The Elvenesque style is a rather popular form of architecture found in the Midlands. To many people, the name elven is synonymous with high quality, and consequently, high price. While the trend started many years ago with elven chainmail. While human armorers were eventually able to copy the armor, down to its component abilities, this human-made ware never reached either the popularity, or the price commanded by its elven counterpart. Elven crafts continued to outsell there human counterparts with ease.
While some groups such as the enigmatic Via Humanitae planned sedition and libel against elven goods, others such as the Elven Green Tea Company sought to exploit the popularity of elven goods. As the espression goes, imitation is the sincerist form of flattery, quite a few human stonemasons and stonecutters began what would eventually become the Elvenesque style.
Pillars and columns were shaped to resemble the trucks of trees, some going so far as to have stone branches near the crown. Moldings and cornice work were now being carved to resemble leaves, birds nests, and other natural features. The sharp angles of wall joinings were capped over, some adding a tree pillar to eliminate the angle, other flaring it out into a rounded corner, of adding a small water basin/catch pool.

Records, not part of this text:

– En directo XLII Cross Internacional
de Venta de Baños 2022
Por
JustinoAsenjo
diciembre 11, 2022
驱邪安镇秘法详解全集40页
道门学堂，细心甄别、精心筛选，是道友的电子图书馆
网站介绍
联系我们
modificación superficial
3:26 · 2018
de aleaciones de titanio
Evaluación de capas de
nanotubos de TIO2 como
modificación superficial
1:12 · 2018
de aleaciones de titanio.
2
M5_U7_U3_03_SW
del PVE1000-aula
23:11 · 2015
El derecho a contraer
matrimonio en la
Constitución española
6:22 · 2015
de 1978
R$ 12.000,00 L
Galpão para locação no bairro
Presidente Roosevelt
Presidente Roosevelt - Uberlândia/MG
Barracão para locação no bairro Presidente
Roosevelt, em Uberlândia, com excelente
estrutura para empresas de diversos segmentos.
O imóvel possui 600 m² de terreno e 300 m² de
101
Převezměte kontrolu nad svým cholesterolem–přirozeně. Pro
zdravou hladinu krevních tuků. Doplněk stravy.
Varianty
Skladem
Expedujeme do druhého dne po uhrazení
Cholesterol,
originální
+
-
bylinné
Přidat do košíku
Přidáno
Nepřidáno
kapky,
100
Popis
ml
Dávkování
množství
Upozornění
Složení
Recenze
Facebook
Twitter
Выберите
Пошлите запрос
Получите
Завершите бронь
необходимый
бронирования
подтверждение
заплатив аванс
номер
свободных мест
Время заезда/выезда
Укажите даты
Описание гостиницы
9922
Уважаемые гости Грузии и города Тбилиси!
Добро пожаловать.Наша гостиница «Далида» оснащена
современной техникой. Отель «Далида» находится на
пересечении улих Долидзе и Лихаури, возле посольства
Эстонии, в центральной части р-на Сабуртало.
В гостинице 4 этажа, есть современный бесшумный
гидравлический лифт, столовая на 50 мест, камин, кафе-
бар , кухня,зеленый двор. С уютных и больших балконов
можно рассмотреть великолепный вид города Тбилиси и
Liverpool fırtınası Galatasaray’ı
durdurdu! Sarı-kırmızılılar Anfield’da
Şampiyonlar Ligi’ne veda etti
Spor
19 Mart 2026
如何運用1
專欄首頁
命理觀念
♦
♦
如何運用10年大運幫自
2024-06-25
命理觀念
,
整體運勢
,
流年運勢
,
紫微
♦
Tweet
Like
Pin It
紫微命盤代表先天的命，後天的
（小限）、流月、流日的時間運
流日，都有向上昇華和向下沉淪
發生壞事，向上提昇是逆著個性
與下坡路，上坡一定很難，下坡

In this style green marble, or granite with veins of malachite, serpentine, and rich dark brown sandstones are very popular. White marble, slate, and limestone became secondary to the more colorful stones. This had a minor effect of altering the stone economy in areas where the style became more popular. White marble, traditionally a popular material found its price dropping, while secondary mines that were cutting the green ores for copper smelting found their stone worth more shaped and faced, rather than smashed and melted.
It would be difficult to create plot hooks for a style of architecture, since it is almost exclusively a background element. There could be violence between the degrees of stone miners, but that would be more about money, than about the way the new Duke’s palace is decorated.